**LISTED RECORDS:**
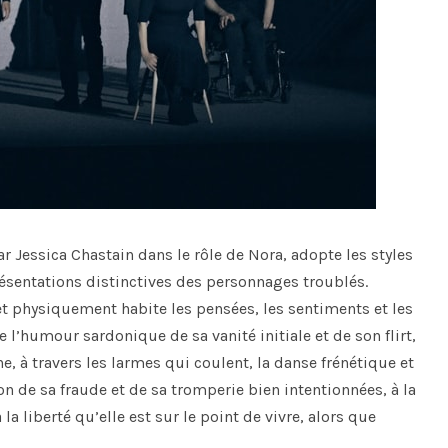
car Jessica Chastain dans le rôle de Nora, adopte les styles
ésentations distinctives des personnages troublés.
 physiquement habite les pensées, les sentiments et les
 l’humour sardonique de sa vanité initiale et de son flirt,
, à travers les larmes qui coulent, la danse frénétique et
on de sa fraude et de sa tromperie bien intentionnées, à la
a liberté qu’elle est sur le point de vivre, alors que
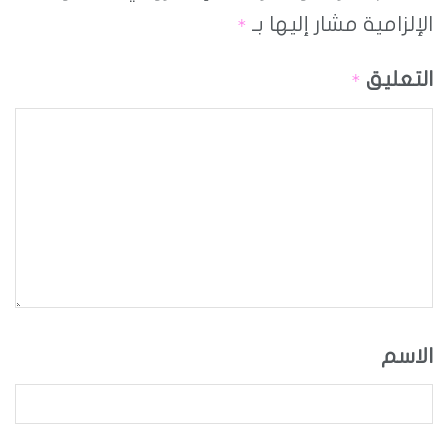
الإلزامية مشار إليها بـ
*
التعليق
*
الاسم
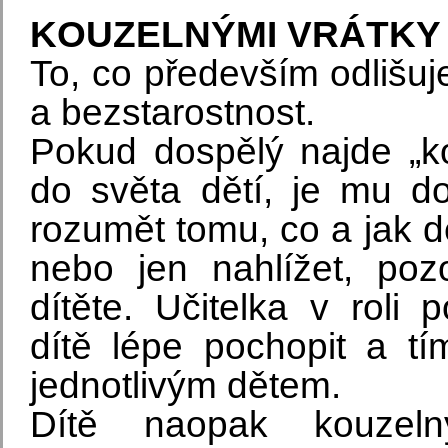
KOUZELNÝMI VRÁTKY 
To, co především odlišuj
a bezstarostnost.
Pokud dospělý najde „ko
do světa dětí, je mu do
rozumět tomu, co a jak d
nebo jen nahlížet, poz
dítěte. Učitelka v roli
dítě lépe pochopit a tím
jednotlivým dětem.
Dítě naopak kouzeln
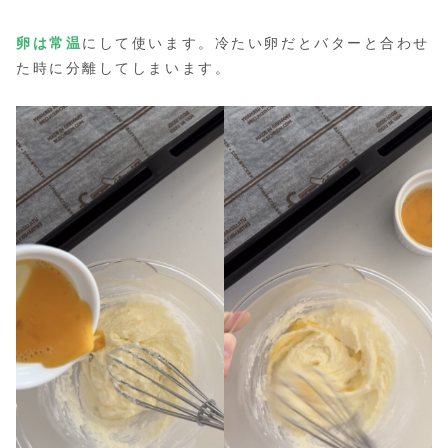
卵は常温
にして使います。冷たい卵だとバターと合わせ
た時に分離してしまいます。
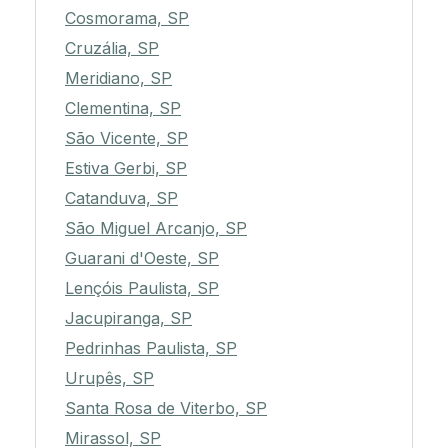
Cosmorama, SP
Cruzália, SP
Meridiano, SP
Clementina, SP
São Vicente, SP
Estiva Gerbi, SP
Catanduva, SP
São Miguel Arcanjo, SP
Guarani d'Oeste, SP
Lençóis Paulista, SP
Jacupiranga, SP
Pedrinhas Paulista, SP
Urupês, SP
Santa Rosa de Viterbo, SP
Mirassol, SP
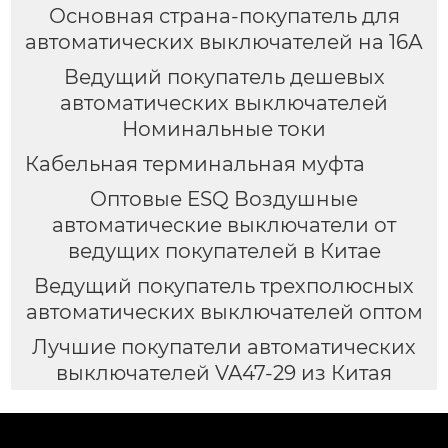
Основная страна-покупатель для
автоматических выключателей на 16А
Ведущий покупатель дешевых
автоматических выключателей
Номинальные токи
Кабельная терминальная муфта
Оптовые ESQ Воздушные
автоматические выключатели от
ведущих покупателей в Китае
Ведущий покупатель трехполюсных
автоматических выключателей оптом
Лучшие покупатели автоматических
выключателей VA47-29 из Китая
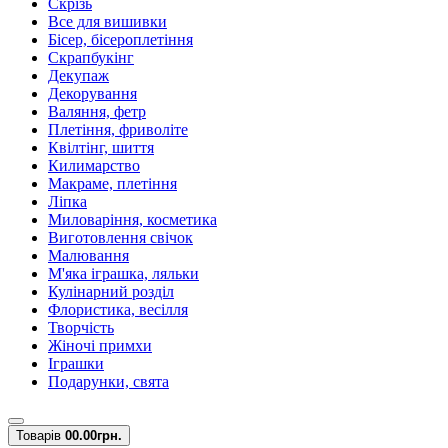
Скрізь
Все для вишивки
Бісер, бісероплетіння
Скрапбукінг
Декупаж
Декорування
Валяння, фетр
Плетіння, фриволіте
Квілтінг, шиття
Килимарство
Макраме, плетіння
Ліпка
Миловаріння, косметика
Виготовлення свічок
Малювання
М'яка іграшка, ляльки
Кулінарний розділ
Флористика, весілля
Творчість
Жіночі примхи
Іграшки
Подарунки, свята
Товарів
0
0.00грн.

**WHAT TO PRODUCE:** Throughout the material above, find lines holding the word "покупатель", then copy them.

**ANSWER TO THIS EXERCISE:**
Основная страна-покупатель для
Ведущий покупатель дешевых
Ведущий покупатель трехполюсных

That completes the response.